How Google Buses Are Ruining San Francisco - OJKoukaz
http://www.sfgate.com/technology/businessinsider/article/How-Google-s-Buses-Are-Ruining-San-Francisco-4249072.php

======
ternaryoperator
This is the normal, predictable demographic shift that occurs in any area that
becomes popular quickly. Prices go up and poor people are pushed out. When the
demand disappears and the town goes back to where it once was, then people
hanker for the good old days when it was a bustling boom town.

------
wmf
Flagged for blogspam. Original: <http://www.lrb.co.uk/v35/n03/rebecca-
solnit/diary> I think this was discussed recently, but I can't find it.

------
driverdan
Summary: SF is changing, new people with more money are displacing people with
less money. Boohoo.

I'm surprised this anti free market, anti capitalism BS gets play on here.

------
jedmeyers
So, the less rich people live in SF, the better?

------
lifeisstillgood
This used to be Town vs Gown - the conflict between usually rich University
students and those who actually lived in say Oxford.

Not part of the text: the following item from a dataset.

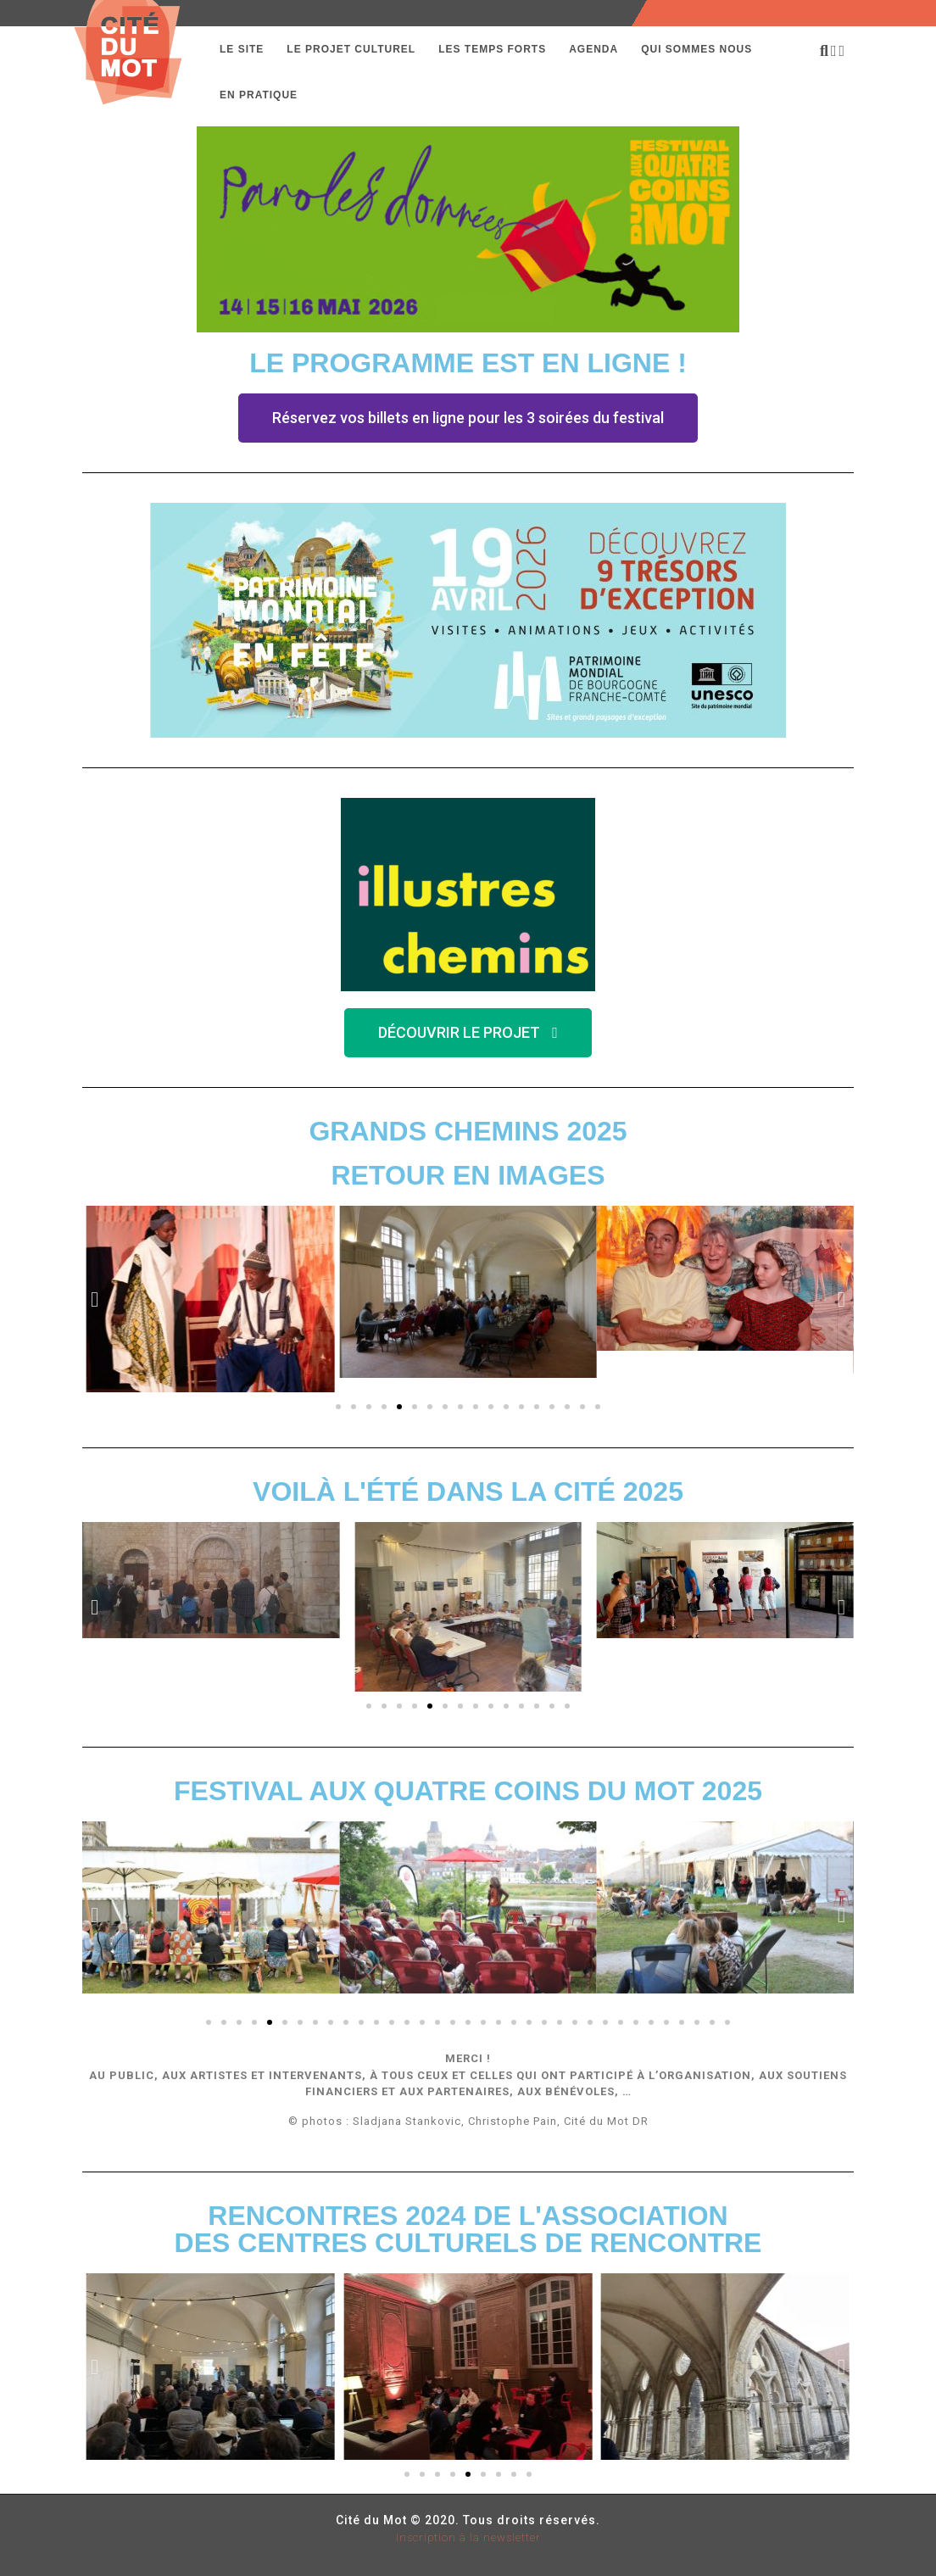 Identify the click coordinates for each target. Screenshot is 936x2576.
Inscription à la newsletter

Are well funded techies forcing out old people from their homes? No. Are they
crowding out the marginal turnover of housing stock - yes. Will this matter? I
don't know enough about SF to say for sure, but a town with a proud history,
functioning democracy and plannin laws and plenty of juicy tax income has a
problem that lets say Detroits mayor can only dream of